Bevor Sie den Pod-Bereitstellungsassistenten ausführen, stellen Sie sicher, dass Ihre Umgebung diese Voraussetzungen erfüllt. Die folgenden Elemente sind erforderlich, damit Sie die angeforderten Werte im Pod-Bereitstellungsassistenten angeben und mit der nächsten Assistentenseite fortfahren können.

Wichtig: Bevor Sie den Pod-Bereitstellungsassistenten starten und Ihren Pod bereitstellen, müssen Sie zusätzlich zu den unten aufgeführten Anforderungen die folgenden wichtigen Punkte beachten:
  • Ab der Dienstversion vom Juli 2020 müssen in ganz neuen Umgebungen neue Pods mit mindestens einer Gateway-Konfiguration bereitgestellt werden.
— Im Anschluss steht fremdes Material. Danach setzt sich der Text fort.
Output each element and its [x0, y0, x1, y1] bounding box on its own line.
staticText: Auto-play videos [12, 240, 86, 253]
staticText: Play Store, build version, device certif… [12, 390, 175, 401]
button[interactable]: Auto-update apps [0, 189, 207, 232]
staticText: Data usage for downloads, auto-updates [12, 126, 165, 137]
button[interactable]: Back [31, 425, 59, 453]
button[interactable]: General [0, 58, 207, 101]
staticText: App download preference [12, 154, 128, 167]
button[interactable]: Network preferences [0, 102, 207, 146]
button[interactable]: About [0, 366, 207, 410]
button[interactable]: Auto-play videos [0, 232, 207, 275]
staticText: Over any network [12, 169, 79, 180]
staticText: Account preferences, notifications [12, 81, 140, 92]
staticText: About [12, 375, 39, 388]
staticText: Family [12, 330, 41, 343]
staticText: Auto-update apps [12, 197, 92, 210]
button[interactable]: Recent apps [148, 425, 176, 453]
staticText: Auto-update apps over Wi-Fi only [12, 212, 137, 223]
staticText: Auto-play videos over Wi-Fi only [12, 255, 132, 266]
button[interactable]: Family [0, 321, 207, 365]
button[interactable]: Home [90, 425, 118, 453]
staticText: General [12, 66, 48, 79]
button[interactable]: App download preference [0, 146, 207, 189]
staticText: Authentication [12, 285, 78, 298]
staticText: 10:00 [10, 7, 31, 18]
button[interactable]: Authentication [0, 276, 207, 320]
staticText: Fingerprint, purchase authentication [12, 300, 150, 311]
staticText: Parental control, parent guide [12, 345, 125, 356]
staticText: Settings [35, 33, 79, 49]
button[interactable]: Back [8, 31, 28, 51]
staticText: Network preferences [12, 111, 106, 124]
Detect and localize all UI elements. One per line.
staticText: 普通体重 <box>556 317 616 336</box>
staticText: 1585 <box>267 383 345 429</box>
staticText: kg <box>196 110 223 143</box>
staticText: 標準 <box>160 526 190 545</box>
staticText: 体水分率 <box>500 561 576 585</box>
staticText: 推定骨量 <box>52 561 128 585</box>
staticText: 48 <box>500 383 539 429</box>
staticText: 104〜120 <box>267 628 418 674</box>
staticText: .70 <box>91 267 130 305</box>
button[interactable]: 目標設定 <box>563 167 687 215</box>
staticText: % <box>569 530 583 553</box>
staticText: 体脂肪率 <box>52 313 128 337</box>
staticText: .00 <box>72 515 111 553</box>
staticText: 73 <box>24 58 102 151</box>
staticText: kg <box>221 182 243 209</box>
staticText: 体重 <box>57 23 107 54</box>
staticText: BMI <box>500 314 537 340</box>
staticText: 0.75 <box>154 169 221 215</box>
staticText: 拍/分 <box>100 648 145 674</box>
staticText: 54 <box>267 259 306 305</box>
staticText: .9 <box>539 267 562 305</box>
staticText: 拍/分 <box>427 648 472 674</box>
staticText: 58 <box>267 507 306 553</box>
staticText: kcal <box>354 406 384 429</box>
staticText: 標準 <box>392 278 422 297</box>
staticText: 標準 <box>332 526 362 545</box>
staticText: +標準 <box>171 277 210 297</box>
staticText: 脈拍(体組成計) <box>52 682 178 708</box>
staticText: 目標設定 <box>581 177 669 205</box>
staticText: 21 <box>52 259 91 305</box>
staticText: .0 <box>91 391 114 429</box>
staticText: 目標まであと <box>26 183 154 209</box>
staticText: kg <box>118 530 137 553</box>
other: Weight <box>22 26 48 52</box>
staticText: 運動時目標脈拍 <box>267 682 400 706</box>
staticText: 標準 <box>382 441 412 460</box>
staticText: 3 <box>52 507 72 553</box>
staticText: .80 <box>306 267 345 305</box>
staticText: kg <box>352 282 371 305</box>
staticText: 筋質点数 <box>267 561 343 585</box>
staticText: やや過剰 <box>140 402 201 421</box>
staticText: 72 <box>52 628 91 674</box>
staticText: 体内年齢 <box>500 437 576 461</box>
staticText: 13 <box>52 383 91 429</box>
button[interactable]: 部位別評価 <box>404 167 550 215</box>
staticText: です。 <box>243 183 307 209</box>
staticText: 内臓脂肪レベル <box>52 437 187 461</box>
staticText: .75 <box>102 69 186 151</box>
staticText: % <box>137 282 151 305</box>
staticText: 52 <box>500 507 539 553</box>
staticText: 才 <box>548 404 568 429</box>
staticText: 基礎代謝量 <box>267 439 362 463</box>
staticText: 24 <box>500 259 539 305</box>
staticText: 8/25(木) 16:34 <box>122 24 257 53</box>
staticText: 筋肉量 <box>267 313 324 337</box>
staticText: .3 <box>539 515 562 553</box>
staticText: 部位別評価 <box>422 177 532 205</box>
Wenn Ihr Kundenkonto vor der Version vom Juli 2020 erstellt wurde, Sie Ihren ersten Pod jedoch noch nicht bereitgestellt haben, ist für die Bereitstellung des ersten Pods die Konfiguration von mindestens einem Gateway erforderlich (zum Zeitpunkt der Bereitstellung des Pods).
  • Für eine erfolgreiche Pod-Bereitstellung darf keine der Microsoft Azure-Richtlinien, die Sie oder Ihr IT-Team in Ihrer Microsoft Azure-Umgebung festgelegt haben, die Erstellung der Pod-Komponenten blockieren, ablehnen oder beschränken. Außerdem müssen Sie sicherstellen, dass die integrierten Richtliniendefinitionen Ihrer Microsoft Azure-Richtlinien die Erstellung der Pod-Komponenten nicht blockieren, ablehnen oder einschränken. Als Beispiel müssen Sie und Ihr IT-Team sicherstellen, dass keine Ihrer Microsoft Azure-Richtlinien die Erstellung von Komponenten auf einem Azure-Speicherkonto blockiert, verweigert oder einschränkt. Informationen zu Azure-Richtlinien finden Sie in der Dokumentation zu Azure-Richtlinien.
  • Der Pod-Bereitsteller erfordert, dass Ihr Azure-Speicherkonto dem Bereitsteller die Verwendung der Azure-Kontotypen StorageV1 und StorageV2 erlaubt. Stellen Sie sicher, dass Ihre Microsoft Azure-Richtlinien die Erstellung von Inhalten, die die Azure-Kontotypen StorageV1 und StorageV2 erfordern, nicht einschränken oder ablehnen.
  • Sofern Sie im Bereitstellungsassistenten keine benutzerdefinierten Ressourcen-Tags angeben, erstellt Horizon Cloud im Rahmen der Pod- und Gateway-Bereitstellungsprozesse Ressourcengruppen (RGs) in Ihrem Microsoft Azure-Abonnement, für die keine Tags vorhanden sind. Dies beinhaltet die anfängliche Ressourcengruppe, die für die temporäre Jump Box erstellt wird, mit deren Hilfe diese Bereitstellungsvorgänge orchestriert werden. Seit der Aktualisierung der Cloud-Ebene vom 8. Oktober 2020 verfügt der Bereitstellungsassistent über eine Funktion, in der Sie benutzerdefinierte Ressourcen-Tags angeben können, die Sie auf die vom Bereitsteller erstellten Ressourcengruppen anwenden möchten. Wenn Sie keine benutzerdefinierten Ressourcen-Tags angeben und Ihr Microsoft Azure-Abonnement bestimmte Ressourcen-Tag-Anforderungen aufweist, schlägt die Pod-Bereitstellung fehl, wenn Sie versuchen, einen Pod in diesem Abonnement bereitzustellen. Die Pod-Bereitstellung kann bei Pod-Aktualisierungen oder beim Hinzufügen einer Gateway-Konfiguration zu einem Pod fehlschlagen. Wenn Sie nicht planen, die Funktion für benutzerdefinierte Ressourcen-Tags des Bereitstellungsassistenten zu verwenden, müssen Sie sicherstellen, dass Ihre Microsoft Azure-Richtlinien das Erstellen der nicht markierten Ressourcengruppen des Pods im Zielabonnement ermöglichen. Eine Liste der vom Bereitsteller erstellten RGs finden Sie im Administratorhandbuch unter dem Thema Für einen in Microsoft Azure bereitgestellten Pod erstellte Ressourcengruppen.
  • Alle mit der Cloud verbundenen Pods müssen zum Zeitpunkt der Bereitstellung dieser Pods für denselben Satz von Active Directory-Domänen sichtbar sein.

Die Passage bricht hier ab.